**Problem to solve**
Copy the data exactly, keeping every line intact.

[Start of section]

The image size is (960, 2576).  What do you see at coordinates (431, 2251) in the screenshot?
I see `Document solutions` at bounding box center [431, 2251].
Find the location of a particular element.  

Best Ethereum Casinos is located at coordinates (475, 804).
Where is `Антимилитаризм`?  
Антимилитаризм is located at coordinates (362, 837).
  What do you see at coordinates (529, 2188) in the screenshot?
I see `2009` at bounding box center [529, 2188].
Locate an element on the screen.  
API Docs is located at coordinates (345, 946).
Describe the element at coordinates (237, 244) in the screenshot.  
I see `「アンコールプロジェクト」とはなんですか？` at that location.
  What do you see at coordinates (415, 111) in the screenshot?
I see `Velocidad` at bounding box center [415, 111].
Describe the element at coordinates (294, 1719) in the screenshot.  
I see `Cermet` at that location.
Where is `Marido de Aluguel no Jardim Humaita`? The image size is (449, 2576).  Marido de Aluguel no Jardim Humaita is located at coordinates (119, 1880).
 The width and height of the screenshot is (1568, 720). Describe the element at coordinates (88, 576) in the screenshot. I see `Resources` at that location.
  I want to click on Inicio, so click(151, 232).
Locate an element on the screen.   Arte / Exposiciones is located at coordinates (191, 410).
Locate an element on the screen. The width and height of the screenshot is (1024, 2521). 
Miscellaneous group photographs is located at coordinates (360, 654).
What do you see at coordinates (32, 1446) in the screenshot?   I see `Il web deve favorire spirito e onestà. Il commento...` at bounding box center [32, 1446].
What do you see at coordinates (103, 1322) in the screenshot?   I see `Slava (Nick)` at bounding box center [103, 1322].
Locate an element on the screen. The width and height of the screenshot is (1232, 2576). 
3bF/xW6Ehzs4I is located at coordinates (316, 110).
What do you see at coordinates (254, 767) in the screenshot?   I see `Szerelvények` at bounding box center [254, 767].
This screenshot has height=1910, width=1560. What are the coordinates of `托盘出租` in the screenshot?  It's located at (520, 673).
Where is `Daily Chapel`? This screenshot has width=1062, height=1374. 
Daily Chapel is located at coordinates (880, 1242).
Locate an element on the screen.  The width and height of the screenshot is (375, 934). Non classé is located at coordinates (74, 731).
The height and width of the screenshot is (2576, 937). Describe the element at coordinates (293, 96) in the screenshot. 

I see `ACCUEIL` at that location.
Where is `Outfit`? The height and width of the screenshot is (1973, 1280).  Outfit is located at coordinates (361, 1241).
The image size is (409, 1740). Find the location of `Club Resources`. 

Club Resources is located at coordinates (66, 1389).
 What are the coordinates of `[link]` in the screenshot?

[End of section]

**Answer below**
The image size is (960, 2576).  What do you see at coordinates (431, 2251) in the screenshot?
I see `Document solutions` at bounding box center [431, 2251].
Find the location of a particular element.  

Best Ethereum Casinos is located at coordinates (475, 804).
Where is `Антимилитаризм`?  
Антимилитаризм is located at coordinates (362, 837).
  What do you see at coordinates (529, 2188) in the screenshot?
I see `2009` at bounding box center [529, 2188].
Locate an element on the screen.  
API Docs is located at coordinates (345, 946).
Describe the element at coordinates (237, 244) in the screenshot.  
I see `「アンコールプロジェクト」とはなんですか？` at that location.
  What do you see at coordinates (415, 111) in the screenshot?
I see `Velocidad` at bounding box center [415, 111].
Describe the element at coordinates (294, 1719) in the screenshot.  
I see `Cermet` at that location.
Where is `Marido de Aluguel no Jardim Humaita`? The image size is (449, 2576).  Marido de Aluguel no Jardim Humaita is located at coordinates (119, 1880).
 The width and height of the screenshot is (1568, 720). Describe the element at coordinates (88, 576) in the screenshot. I see `Resources` at that location.
  I want to click on Inicio, so click(151, 232).
Locate an element on the screen.   Arte / Exposiciones is located at coordinates (191, 410).
Locate an element on the screen. The width and height of the screenshot is (1024, 2521). 
Miscellaneous group photographs is located at coordinates (360, 654).
What do you see at coordinates (32, 1446) in the screenshot?   I see `Il web deve favorire spirito e onestà. Il commento...` at bounding box center [32, 1446].
What do you see at coordinates (103, 1322) in the screenshot?   I see `Slava (Nick)` at bounding box center [103, 1322].
Locate an element on the screen. The width and height of the screenshot is (1232, 2576). 
3bF/xW6Ehzs4I is located at coordinates (316, 110).
What do you see at coordinates (254, 767) in the screenshot?   I see `Szerelvények` at bounding box center [254, 767].
This screenshot has height=1910, width=1560. What are the coordinates of `托盘出租` in the screenshot?  It's located at (520, 673).
Where is `Daily Chapel`? This screenshot has width=1062, height=1374. 
Daily Chapel is located at coordinates (880, 1242).
Locate an element on the screen.  The width and height of the screenshot is (375, 934). Non classé is located at coordinates (74, 731).
The height and width of the screenshot is (2576, 937). Describe the element at coordinates (293, 96) in the screenshot. 

I see `ACCUEIL` at that location.
Where is `Outfit`? The height and width of the screenshot is (1973, 1280).  Outfit is located at coordinates (361, 1241).
The image size is (409, 1740). Find the location of `Club Resources`. 

Club Resources is located at coordinates (66, 1389).
 What are the coordinates of `[link]` in the screenshot?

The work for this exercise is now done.